Please reproduce all of the data below exactly, leaving each picture out.

Data for processing: Begin

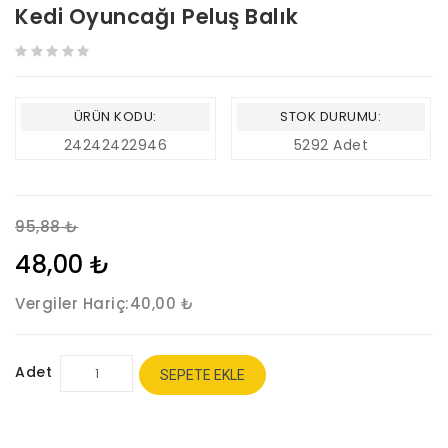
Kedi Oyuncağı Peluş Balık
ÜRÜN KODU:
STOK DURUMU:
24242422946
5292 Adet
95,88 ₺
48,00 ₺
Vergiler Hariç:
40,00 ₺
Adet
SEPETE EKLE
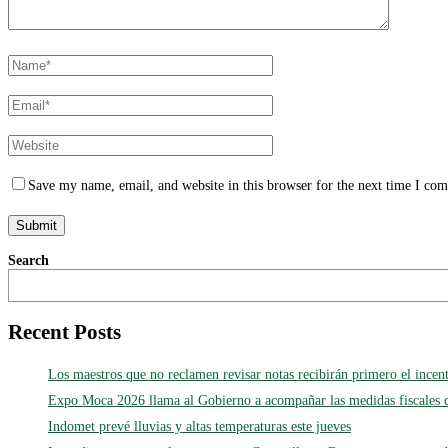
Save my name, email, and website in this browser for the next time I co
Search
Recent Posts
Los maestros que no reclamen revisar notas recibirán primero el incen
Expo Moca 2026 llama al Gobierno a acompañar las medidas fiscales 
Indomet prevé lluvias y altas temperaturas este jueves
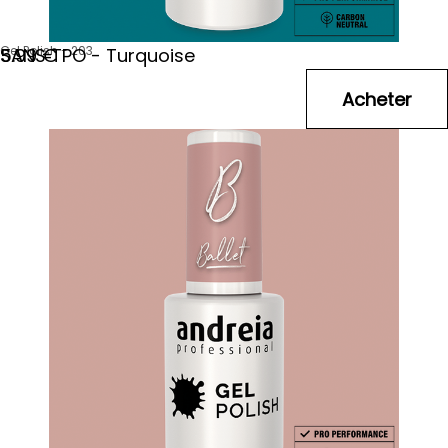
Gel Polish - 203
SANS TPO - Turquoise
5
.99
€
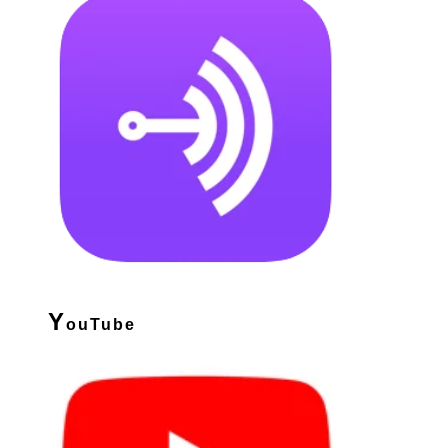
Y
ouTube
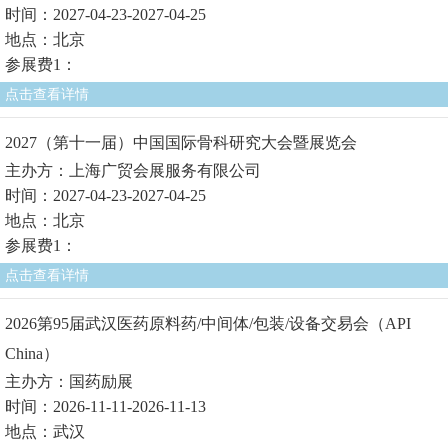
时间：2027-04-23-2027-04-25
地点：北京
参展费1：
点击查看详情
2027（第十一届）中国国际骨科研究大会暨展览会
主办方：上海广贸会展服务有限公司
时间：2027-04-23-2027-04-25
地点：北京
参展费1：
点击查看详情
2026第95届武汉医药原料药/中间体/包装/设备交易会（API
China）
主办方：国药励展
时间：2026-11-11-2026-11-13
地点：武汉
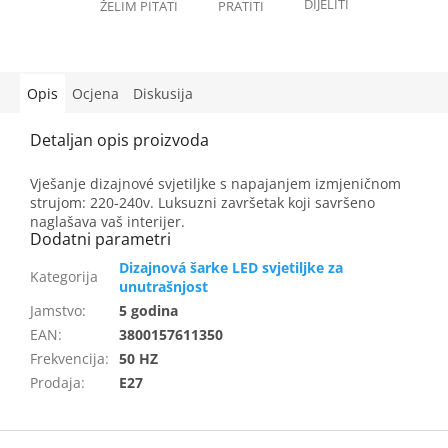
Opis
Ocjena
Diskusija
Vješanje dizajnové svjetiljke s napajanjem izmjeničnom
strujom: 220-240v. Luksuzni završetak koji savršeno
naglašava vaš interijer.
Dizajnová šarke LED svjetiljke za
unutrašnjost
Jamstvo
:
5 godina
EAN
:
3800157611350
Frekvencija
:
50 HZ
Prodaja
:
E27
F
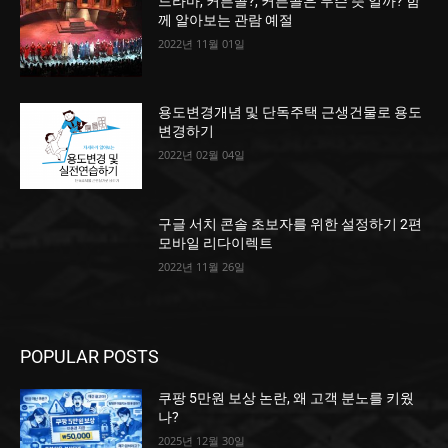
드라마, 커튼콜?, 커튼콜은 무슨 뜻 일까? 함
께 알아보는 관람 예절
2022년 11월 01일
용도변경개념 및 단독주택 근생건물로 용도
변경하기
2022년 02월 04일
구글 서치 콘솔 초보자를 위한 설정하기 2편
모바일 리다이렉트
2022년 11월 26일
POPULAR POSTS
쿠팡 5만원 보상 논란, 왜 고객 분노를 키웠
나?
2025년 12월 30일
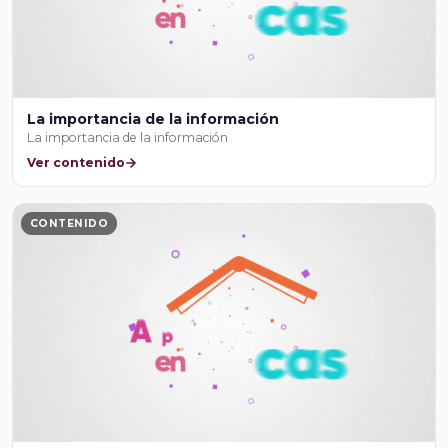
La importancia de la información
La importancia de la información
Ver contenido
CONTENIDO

Data for processing: End

_Answer to this task_
Kedi Oyuncağı Peluş Balık
ÜRÜN KODU:
STOK DURUMU:
24242422946
5292 Adet
95,88 ₺
48,00 ₺
Vergiler Hariç:
40,00 ₺
Adet
SEPETE EKLE
Save my name, email, and website in this browser for the next time I co
Search
Recent Posts
Los maestros que no reclamen revisar notas recibirán primero el incen
Expo Moca 2026 llama al Gobierno a acompañar las medidas fiscales 
Indomet prevé lluvias y altas temperaturas este jueves
Gel Polish - 203
SANS TPO - Turquoise
5
.99
€
Y
ouTube
时间：2027-04-23-2027-04-25
地点：北京
参展费1：
点击查看详情
2027（第十一届）中国国际骨科研究大会暨展览会
主办方：上海广贸会展服务有限公司
时间：2027-04-23-2027-04-25
地点：北京
参展费1：
点击查看详情
2026第95届武汉医药原料药/中间体/包装/设备交易会（API
China）
主办方：国药励展
时间：2026-11-11-2026-11-13
地点：武汉
Opis
Ocjena
Diskusija
Vješanje dizajnové svjetiljke s napajanjem izmjeničnom
strujom: 220-240v. Luksuzni završetak koji savršeno
naglašava vaš interijer.
Dizajnová šarke LED svjetiljke za
unutrašnjost
Jamstvo
:
5 godina
EAN
:
3800157611350
Frekvencija
:
50 HZ
Prodaja
:
E27
F
드라마, 커튼콜?, 커튼콜은 무슨 뜻 일까? 함
께 알아보는 관람 예절
2022년 11월 01일
용도변경개념 및 단독주택 근생건물로 용도
변경하기
2022년 02월 04일
구글 서치 콘솔 초보자를 위한 설정하기 2편
모바일 리다이렉트
2022년 11월 26일
POPULAR POSTS
쿠팡 5만원 보상 논란, 왜 고객 분노를 키웠
나?
2025년 12월 30일
La importancia de la información
La importancia de la información
Ver contenido
CONTENIDO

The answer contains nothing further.